Working data START
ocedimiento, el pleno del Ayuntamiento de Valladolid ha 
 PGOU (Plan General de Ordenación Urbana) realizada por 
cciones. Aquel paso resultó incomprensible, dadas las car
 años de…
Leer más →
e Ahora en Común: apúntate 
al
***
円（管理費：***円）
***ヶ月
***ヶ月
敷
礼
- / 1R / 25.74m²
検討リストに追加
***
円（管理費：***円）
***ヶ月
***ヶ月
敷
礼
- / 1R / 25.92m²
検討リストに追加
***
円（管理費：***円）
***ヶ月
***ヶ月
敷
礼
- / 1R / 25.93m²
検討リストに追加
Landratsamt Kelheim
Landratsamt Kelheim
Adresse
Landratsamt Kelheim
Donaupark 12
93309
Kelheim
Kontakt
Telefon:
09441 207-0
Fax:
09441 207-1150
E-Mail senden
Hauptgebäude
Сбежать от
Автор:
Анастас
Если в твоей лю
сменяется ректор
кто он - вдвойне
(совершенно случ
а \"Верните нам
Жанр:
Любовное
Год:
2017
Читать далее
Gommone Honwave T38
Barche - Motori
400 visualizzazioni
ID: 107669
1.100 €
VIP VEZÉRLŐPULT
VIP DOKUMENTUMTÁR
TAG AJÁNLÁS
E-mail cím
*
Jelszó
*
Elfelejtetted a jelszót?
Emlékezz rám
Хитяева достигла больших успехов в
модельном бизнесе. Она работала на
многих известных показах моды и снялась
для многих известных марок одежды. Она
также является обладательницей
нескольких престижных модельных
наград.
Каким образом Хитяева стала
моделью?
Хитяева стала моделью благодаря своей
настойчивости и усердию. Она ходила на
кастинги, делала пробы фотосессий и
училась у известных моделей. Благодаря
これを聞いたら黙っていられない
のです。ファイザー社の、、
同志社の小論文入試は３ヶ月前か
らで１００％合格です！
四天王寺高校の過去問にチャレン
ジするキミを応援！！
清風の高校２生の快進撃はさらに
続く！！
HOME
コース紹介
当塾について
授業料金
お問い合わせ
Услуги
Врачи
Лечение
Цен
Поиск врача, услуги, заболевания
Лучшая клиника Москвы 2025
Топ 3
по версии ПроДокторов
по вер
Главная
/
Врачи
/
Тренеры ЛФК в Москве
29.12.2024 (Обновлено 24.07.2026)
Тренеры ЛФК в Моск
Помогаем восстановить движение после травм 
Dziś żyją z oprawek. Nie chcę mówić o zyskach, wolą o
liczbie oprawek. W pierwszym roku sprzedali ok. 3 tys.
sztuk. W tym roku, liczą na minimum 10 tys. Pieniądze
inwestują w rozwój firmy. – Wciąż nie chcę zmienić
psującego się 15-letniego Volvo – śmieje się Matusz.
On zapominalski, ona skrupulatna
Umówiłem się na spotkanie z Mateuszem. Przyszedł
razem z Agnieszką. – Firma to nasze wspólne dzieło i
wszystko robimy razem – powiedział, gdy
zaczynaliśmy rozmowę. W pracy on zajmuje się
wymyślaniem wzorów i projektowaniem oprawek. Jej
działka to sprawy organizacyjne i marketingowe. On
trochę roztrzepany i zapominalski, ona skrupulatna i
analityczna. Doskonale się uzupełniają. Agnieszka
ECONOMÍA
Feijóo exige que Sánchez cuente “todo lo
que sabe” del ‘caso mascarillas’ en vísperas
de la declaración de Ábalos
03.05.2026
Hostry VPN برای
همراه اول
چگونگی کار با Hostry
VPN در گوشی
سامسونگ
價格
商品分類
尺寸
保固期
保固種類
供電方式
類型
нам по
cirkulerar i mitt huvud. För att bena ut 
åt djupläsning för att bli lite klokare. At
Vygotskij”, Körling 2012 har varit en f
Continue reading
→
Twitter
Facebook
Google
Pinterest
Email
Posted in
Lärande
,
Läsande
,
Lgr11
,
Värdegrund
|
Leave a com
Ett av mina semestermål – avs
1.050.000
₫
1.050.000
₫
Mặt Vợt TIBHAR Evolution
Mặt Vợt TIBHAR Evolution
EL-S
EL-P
Working data END
Exactly one number is wanted in reply: the count of lines above that hold the string "Тренеры".

2